A pilot using Telia’s 5G network, networked video cameras from Axis Communications, and sector know-how from agri-tech research institute RISE has demonstrated successful automation of the traditionally manual task of weeding at a farm outside the city of Västerås in Sweden.

The robot uses onboard sensors, including multispectral cameras and soil probes, which enables it to identify weeds and remove them. The recorded data can then be stored and processed in the cloud and analyzed by farmers for “precision farming,” with specific instructions sent back to the robot and made available to other farmworkers. The robot can be steered remotely, using real-time data feeds that require the high bandwidth and low latency of a 5G mobile network. Other than cost efficiency and precision performance, the robots can also minimize the farmer’s dependence on chemical herbicides.

Other use cases of IoT in agriculture

While Sweden’s farm robots continue their pilot project and prepare for even more automated 5G-enabled tasks, the agriculture sector is already a real-world laboratory for the IoT around the world. The industry accounts for 5% of all IoT projects in GlobalData’a IoT Deployment Tracker.

The Agribio Social Cooperative in Italy uses data collected from sensors and irrigation actuators connected to WiFi to improve organic farm production quality and save costs. According to the farm’s manager, the solution provides data-driven insights for improving crop growth, especially tomatoes in greenhouses.
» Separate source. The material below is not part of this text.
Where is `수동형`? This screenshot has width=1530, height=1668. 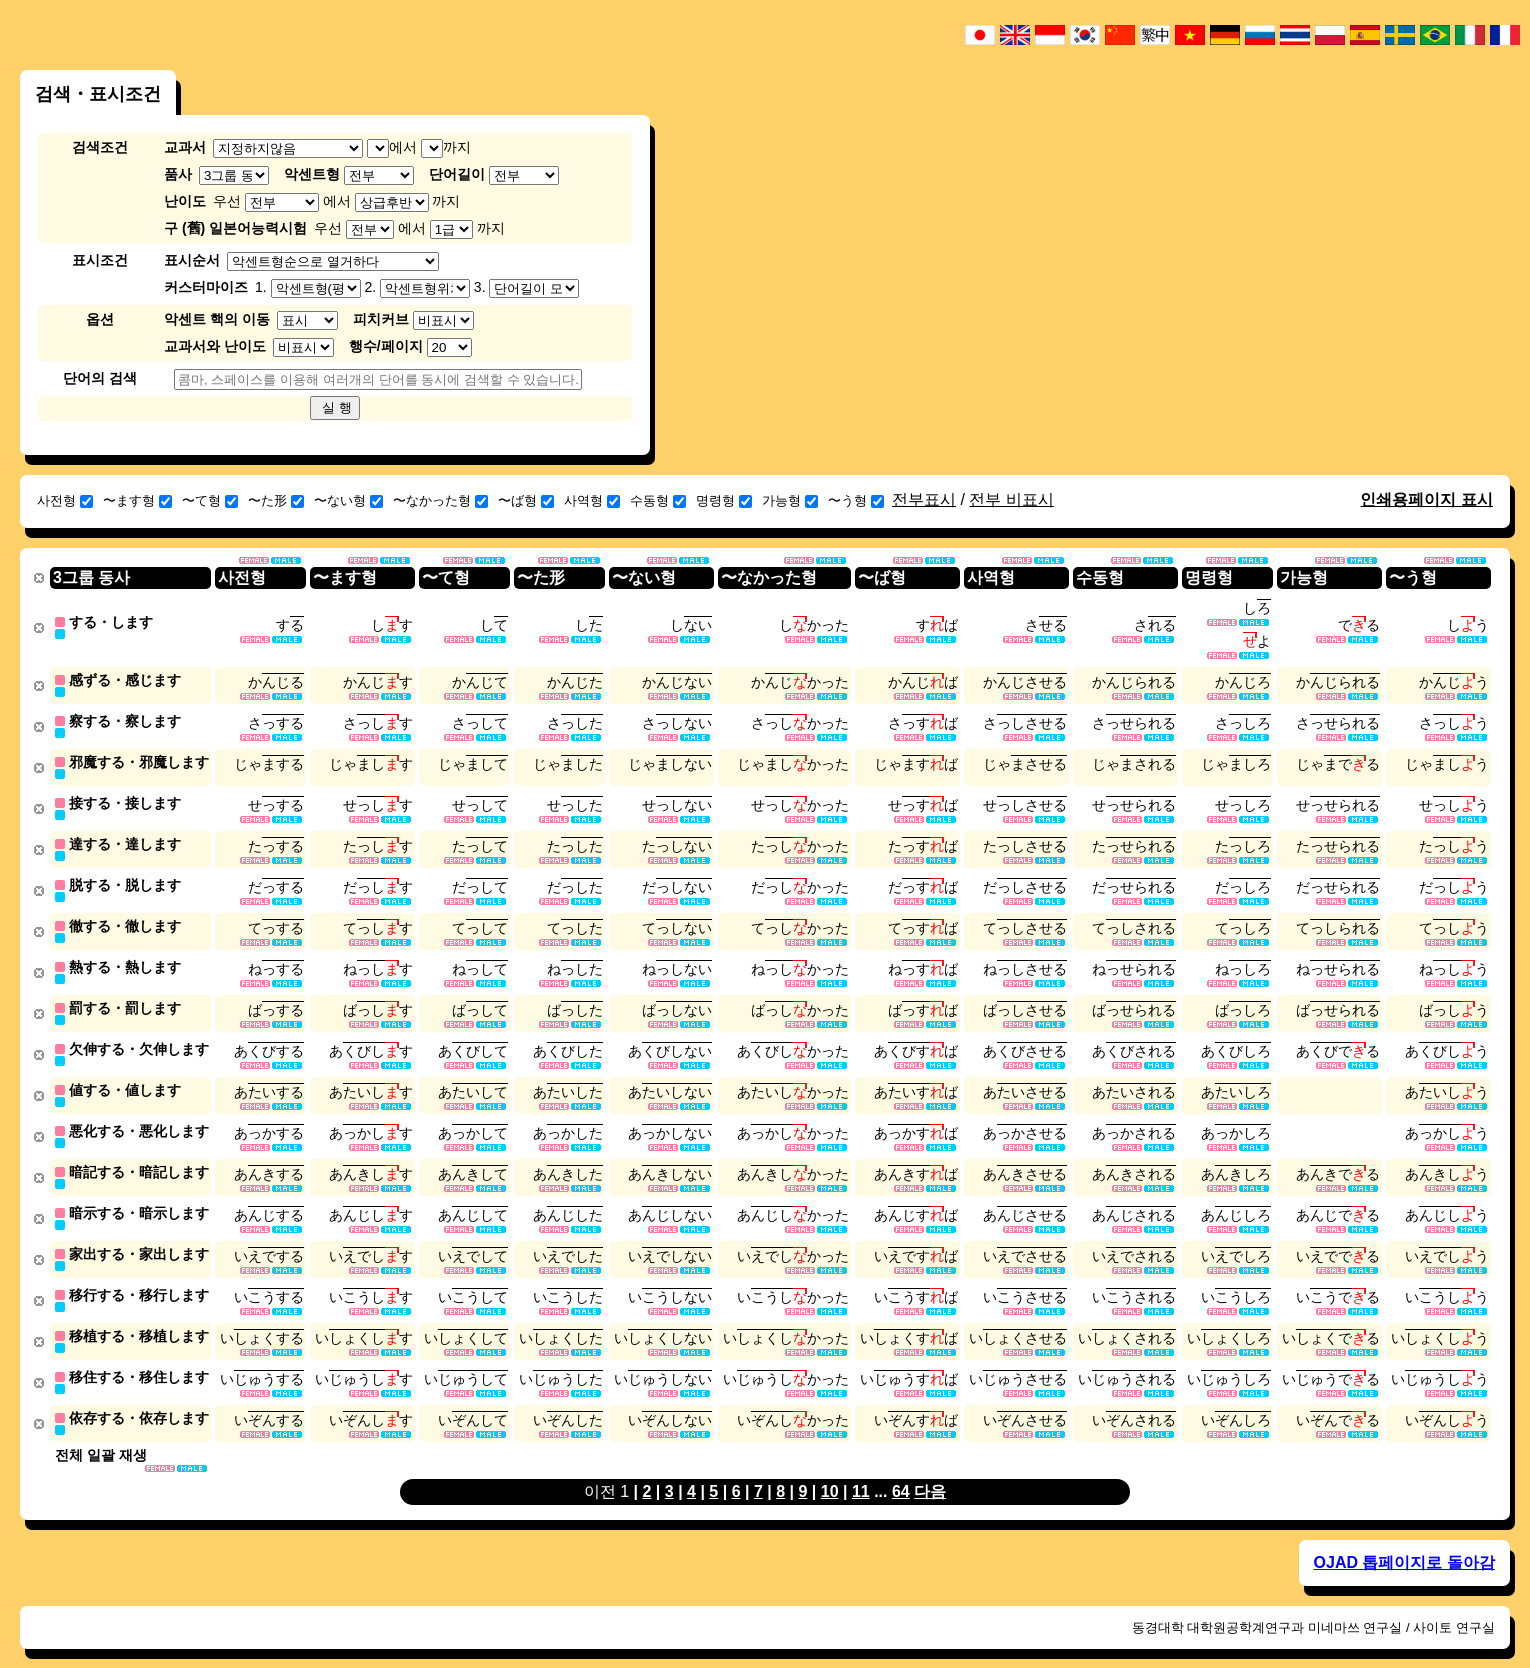 수동형 is located at coordinates (658, 500).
Smart farming also includes the monitoring and control of agricultural products in the logistics process. At Bega Cheese in Australia this year, Software AG and Optus helped deploy sensors connected over narrowband IoT to edge computing, machine learning, and streaming analytics in support of milk processing and production. By enabling live monitoring of milk quality, temperature, and quantity before and during transport, the solution optimizes logistics, preventing wastage from unnecessary journeys.

Combining automation, connectivity, and analytics is bound to improve quality and efficiency in the agriculture sector. This will be evident in so many ways–particularly the food that we eat.